Ray tracing is used for optical and RF lens design, audio speakers and microphone design, and almost anything and everything else that can be expressed in a wave. For visual effects, it provides a physically accurate representation of the scene if allowed to run long enough, incorporates all the environmental factors (global illumination, light sources, color, etc.), has accurate material values, and an accurate 3D model to paint. It’s devilishly and insidiously complicated and complex and that’s one of the reasons the computational workload is so high. The book of tricks and compromises to get an almost ray-traced object within a scene (that may or may not be raytraced is a thick one and pages are being added to it every day. And all that is just for a single static scene.
When you add camera, character, and objects movement, the workload goes up by the cube at the least. Then increase the display resolution and color-depth and a supercomputer begins to break out in a sweat.
The above levels are hardware-focused and do a good job of segmenting the various degrees of ray tracing acceleration. AIBs and OEMs might adopt it and then categorize their Imagination products just as Intel does with its four levels of core I. But it’s hard to envision AIBs/OEMs doing this for the market leader, Nvidia. This is due to the fact that Imagination’s construct of RT levels doesn’t take into account software support which has a great impact on the overall experience, and that raises the question of experience. In the end, the consumer isn’t going to care about how many transistors are dedicated to, say, full scene path tracing. What they will care about is the quality and performance of what they’re looking at.

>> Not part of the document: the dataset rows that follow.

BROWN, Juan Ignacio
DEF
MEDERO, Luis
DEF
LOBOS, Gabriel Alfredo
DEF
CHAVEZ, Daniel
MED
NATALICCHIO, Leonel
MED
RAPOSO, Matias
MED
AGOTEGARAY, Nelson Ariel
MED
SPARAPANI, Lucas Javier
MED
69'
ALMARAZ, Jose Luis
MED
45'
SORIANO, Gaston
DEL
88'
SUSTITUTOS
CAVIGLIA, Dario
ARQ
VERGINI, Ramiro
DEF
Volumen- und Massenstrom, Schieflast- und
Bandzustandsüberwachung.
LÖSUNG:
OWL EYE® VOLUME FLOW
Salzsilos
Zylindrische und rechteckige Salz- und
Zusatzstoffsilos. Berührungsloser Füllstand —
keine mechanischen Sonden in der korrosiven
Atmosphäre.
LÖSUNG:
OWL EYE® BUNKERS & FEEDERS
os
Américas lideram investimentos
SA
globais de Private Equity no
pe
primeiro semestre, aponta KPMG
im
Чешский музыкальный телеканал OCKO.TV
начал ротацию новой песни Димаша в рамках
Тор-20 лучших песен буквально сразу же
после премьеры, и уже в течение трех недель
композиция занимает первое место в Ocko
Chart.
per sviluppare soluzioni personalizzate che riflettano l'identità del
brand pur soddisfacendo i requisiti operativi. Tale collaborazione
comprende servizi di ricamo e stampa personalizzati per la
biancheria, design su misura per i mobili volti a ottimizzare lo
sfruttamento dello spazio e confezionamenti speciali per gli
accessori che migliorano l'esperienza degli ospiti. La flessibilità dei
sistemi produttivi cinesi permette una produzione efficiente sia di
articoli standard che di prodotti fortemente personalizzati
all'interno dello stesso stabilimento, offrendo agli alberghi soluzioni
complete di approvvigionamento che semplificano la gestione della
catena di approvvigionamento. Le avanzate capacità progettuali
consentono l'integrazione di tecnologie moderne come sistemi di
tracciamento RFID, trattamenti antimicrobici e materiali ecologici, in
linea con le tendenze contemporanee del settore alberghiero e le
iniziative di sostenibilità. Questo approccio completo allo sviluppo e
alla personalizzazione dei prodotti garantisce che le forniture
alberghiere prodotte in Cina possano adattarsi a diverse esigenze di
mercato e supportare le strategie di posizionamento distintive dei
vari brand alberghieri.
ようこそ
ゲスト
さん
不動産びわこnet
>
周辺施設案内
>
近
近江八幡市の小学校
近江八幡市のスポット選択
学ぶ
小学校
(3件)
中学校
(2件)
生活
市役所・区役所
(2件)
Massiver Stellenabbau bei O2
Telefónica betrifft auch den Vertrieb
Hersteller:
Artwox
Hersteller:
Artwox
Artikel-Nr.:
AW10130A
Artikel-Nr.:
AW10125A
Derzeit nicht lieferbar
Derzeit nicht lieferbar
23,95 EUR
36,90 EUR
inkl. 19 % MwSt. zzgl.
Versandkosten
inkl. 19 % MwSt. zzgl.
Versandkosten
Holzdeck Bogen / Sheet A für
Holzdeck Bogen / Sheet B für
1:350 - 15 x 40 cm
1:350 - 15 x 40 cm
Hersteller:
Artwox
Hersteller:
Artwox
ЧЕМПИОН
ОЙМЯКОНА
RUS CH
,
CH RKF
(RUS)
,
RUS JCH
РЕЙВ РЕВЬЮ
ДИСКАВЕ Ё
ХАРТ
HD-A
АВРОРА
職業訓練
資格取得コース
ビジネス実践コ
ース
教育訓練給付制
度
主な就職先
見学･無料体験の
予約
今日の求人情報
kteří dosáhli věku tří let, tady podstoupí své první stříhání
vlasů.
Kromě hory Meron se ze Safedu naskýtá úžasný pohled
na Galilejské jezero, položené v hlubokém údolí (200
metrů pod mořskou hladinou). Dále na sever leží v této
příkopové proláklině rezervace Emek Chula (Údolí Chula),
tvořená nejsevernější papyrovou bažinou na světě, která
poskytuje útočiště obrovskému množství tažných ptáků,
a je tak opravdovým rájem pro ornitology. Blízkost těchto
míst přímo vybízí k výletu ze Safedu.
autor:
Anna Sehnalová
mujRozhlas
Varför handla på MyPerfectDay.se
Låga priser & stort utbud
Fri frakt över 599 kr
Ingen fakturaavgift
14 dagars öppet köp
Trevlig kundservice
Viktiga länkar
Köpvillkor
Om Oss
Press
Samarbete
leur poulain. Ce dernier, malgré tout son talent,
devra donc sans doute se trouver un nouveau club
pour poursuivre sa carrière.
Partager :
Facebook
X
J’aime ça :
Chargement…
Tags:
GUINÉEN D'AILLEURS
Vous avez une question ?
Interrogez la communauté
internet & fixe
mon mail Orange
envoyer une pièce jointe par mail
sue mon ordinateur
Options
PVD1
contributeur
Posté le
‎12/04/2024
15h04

In addition, there are post-processing features such as Nvidia’s AI-based denoiser (544 additional cores in the RTX 2080 chip). This is not actually part of the ray tracing engine; it is post-processing. The denoising and super-resolution system could also be applied to traditional rendering. This type of approach reduces the workload but does not increase the efficiency of the tracing of rays itself. It can be seen as a separate feature/function which indeed can be mapped on to dedicated processing blocks like the Nvidia AI accelerator or PowerVR NNA unit or could be mapped onto the GPU ALUs (AMD). Equally, the approach here can be neural network-based (Nvidia focus) but at the cost of complex and per-app training, or a more traditional image processing approach, e.g., traditional temporal and spatial filters.

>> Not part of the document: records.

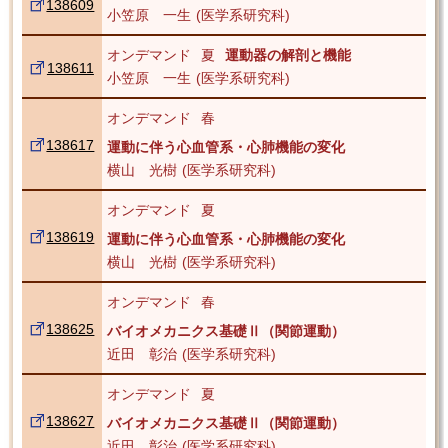
138609
小笠原 一生
医学系研究科
オンデマンド
夏
運動器の解剖と機能
138611
小笠原 一生
医学系研究科
オンデマンド
春
138617
運動に伴う心血管系・心肺機能の変化
横山 光樹
医学系研究科
オンデマンド
夏
138619
運動に伴う心血管系・心肺機能の変化
横山 光樹
医学系研究科
オンデマンド
春
138625
バイオメカニクス基礎Ⅱ（関節運動）
近田 彰治
医学系研究科
オンデマンド
夏
138627
バイオメカニクス基礎Ⅱ（関節運動）
近田 彰治
医学系研究科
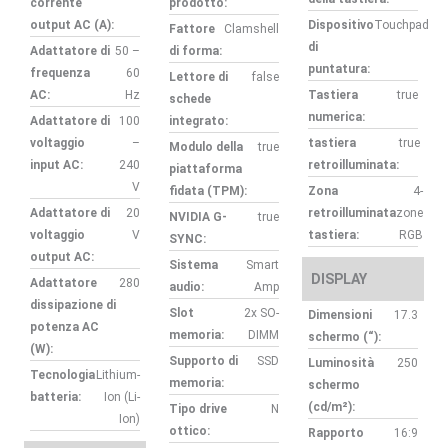
corrente
prodotto:
output AC (A):
Dispositivo
Touchpad
Fattore
Clamshell
di
Adattatore di
50 –
di forma:
puntatura:
frequenza
60
Lettore di
false
AC:
Hz
Tastiera
true
schede
numerica:
Adattatore di
100
integrato:
voltaggio
–
tastiera
true
Modulo della
true
input AC:
240
retroilluminata:
piattaforma
V
fidata (TPM):
Zona
4-
Adattatore di
20
retroilluminata
zone
NVIDIA G-
true
voltaggio
V
tastiera:
RGB
SYNC:
output AC:
Sistema
Smart
DISPLAY
Adattatore
280
audio:
Amp
dissipazione di
Slot
2x SO-
Dimensioni
17.3
potenza AC
memoria:
DIMM
schermo (“):
(W):
Supporto di
SSD
Luminosità
250
Tecnologia
Lithium-
memoria:
schermo
batteria:
Ion (Li-
(cd/m²):
Tipo drive
N
Ion)
ottico:
Rapporto
16:9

However, it must be recognized that ray racing isn’t only hardware, and in fact, became a hardware issue in the late 1980s. Ray tracing is a math operation, and therefore may be more of a software issue, as Adshir points out. In reality, its hardware and software and the work in those two areas advances in a dependency method, unsynchronized, over time. The levels shouldn’t be viewed as supersets of each other, which is illustrated by Nvidia and Siliconart’s solutions—e.g., you can BVH in software with one hardware solution and in hardware in another depending upon the designer’s choice, or maybe the process technology available at the time.
What most of the suppliers, hardware, and software, will tell you, is it is the user’s experience that is the measure of accomplishment. The sampling and reconstruction needed for realtime path-traced light transport are tightly coupled with API evolution, as well as architectural advances. And to judge one solution over another strictly on a hardware taxonomy would be a mistake—it’s a platform, an ecosystem highly integrated and constantly in flux.
Nonetheless, Imagination’s hierarchy is a decent first attempt at categorizing (albeit basically) the level of hardware acceleration offered by a particular solution.